The University of Massachusetts' University Without Walls was one of a number of similar programs founded at 17 American universities in 1971 with the help of a grant from the United States Office of Education. Samuel Baskin was considered the "driving force" behind the nationwide initiative. In 2010, Mark Cerasuolo became the first University of Massachusetts graduate from the University Without Walls program to deliver the University of Massachusetts' student commencement address. As of 2013, an average of 250 students were annually receiving bachelor's degrees through the UMass University Without Walls program, out of approximately 5,000 total undergraduate degrees annually awarded by the University of Massachusetts. Between 1971 and 2015, the University of Massachusetts had awarded approximately 3,000 degrees to students through the UWW program.
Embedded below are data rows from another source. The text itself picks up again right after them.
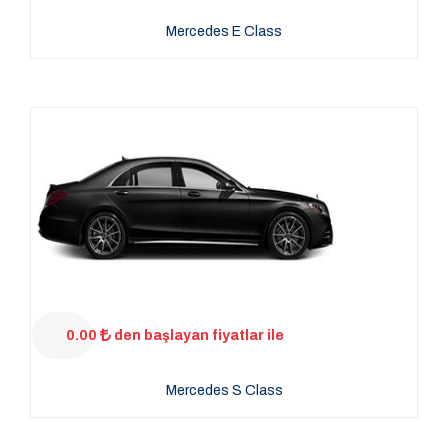
Mercedes E Class
0.00
den başlayan fiyatlar ile
Mercedes S Class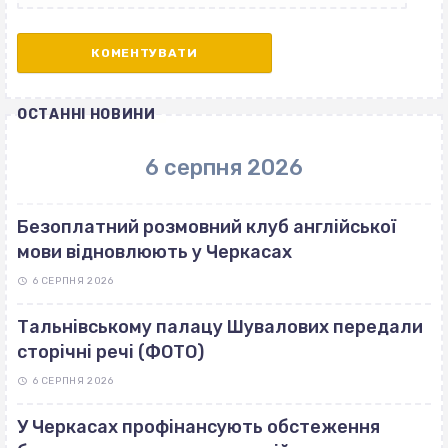
ОСТАННІ НОВИНИ
6 серпня 2026
Безоплатний розмовний клуб англійської
мови відновлюють у Черкасах
6 СЕРПНЯ 2026
Тальнівському палацу Шувалових передали
сторічні речі (ФОТО)
6 СЕРПНЯ 2026
У Черкасах профінансують обстеження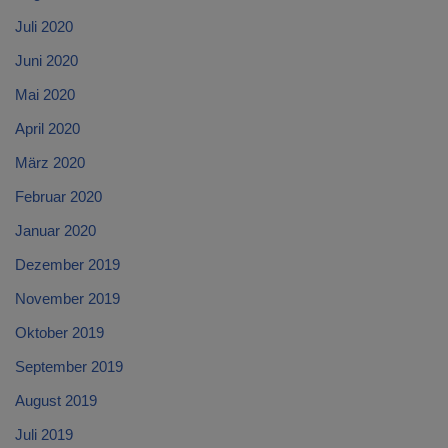
Juli 2020
Juni 2020
Mai 2020
April 2020
März 2020
Februar 2020
Januar 2020
Dezember 2019
November 2019
Oktober 2019
September 2019
August 2019
Juli 2019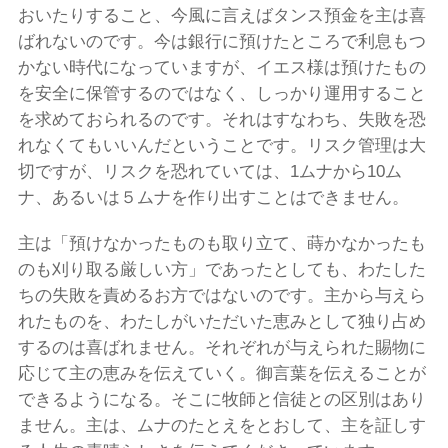
おいたりすること、今風に言えばタンス預金を主は喜
ばれないのです。今は銀行に預けたところで利息もつ
かない時代になっていますが、イエス様は預けたもの
を安全に保管するのではなく、しっかり運用すること
を求めておられるのです。それはすなわち、失敗を恐
れなくてもいいんだということです。リスク管理は大
切ですが、リスクを恐れていては、1ムナから10ム
ナ、あるいは５ムナを作り出すことはできません。
主は「預けなかったものも取り立て、蒔かなかったも
のも刈り取る厳しい方」であったとしても、わたした
ちの失敗を責めるお方ではないのです。主から与えら
れたものを、わたしがいただいた恵みとして独り占め
するのは喜ばれません。それぞれが与えられた賜物に
応じて主の恵みを伝えていく。御言葉を伝えることが
できるようになる。そこに牧師と信徒との区別はあり
ません。主は、ムナのたとえをとおして、主を証しす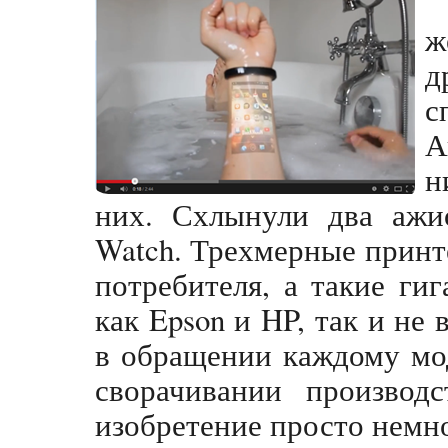
ж
д
с
А
н
них. Схлынули два ажи
Watch. Трехмерные принт
потребителя, а такие ги
как Epson и HP, так и н
в обращении каждому мод
сворачивании производс
изобретение просто немно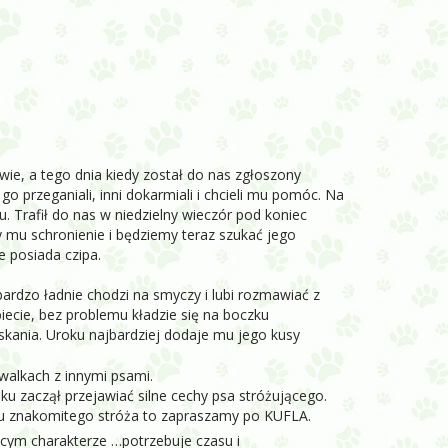
wie, a tego dnia kiedy został do nas zgłoszony
go przeganiali, inni dokarmiali i chcieli mu pomóc. Na
 Trafił do nas w niedzielny wieczór pod koniec
y mu schronienie i będziemy teraz szukać jego
e posiada czipa.
ardzo ładnie chodzi na smyczy i lubi rozmawiać z
iecie, bez problemu kładzie się na boczku
skania. Uroku najbardziej dodaje mu jego kusy
walkach z innymi psami.
u zaczął przejawiać silne cechy psa stróżującego.
mu znakomitego stróża to zapraszamy po KUFLA.
ącym charakterze …potrzebuje czasu i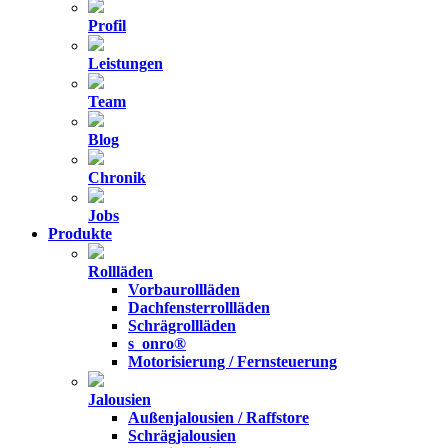
Profil
Leistungen
Team
Blog
Chronik
Jobs
Produkte
Rollläden
Vorbaurollläden
Dachfensterrollläden
Schrägrollläden
s_onro®
Motorisierung / Fernsteuerung
Jalousien
Außenjalousien / Raffstore
Schrägjalousien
The program enrolls more students who are veterans of the U.S. armed forces than any other academic department at the University of Massachusetts.
Structure
The UMass University Without Walls program only admits students who have already completed a minimum number of undergraduate university credits at the University of Massachusetts, or at another accredited institution, and have a minimum cumulative grade point average in those credits. Once enrolled, students are required to take four program-specific courses, plus additional classes equal to the difference between their accumulated university credits and the University of Massachusetts' 120-credit graduation requirement. Program-specific courses are taught by dedicated UMass University Without Walls faculty and deal with academic writing, critical thinking, research skills, and issues analysis. Students who require additional courses to meet the 120-credit requirement make up the deficit through standard University of Massachusetts classes taken from the school's other academic departments. Because the University Without Walls program functions as a regular academic department within the University of Massachusetts, students do not undertake an academic major. Instead, nine interdisciplinary areas of study are offered - including applied psychology, arts administration, and journalism - each consisting of courses from several academic fields drawn from both the student's previously completed credits as well as University of Massachusetts courses he or she completes while enrolled in the program.
Social justice residency
Beginning in 2012, the UWW program began offering a "social justice residency," a one-credit, three-day, intensive course held at the University of Massachusetts' Springfield Center that teaches the "theory and practice of social justice activism, particularly as related to racial and economic inequality."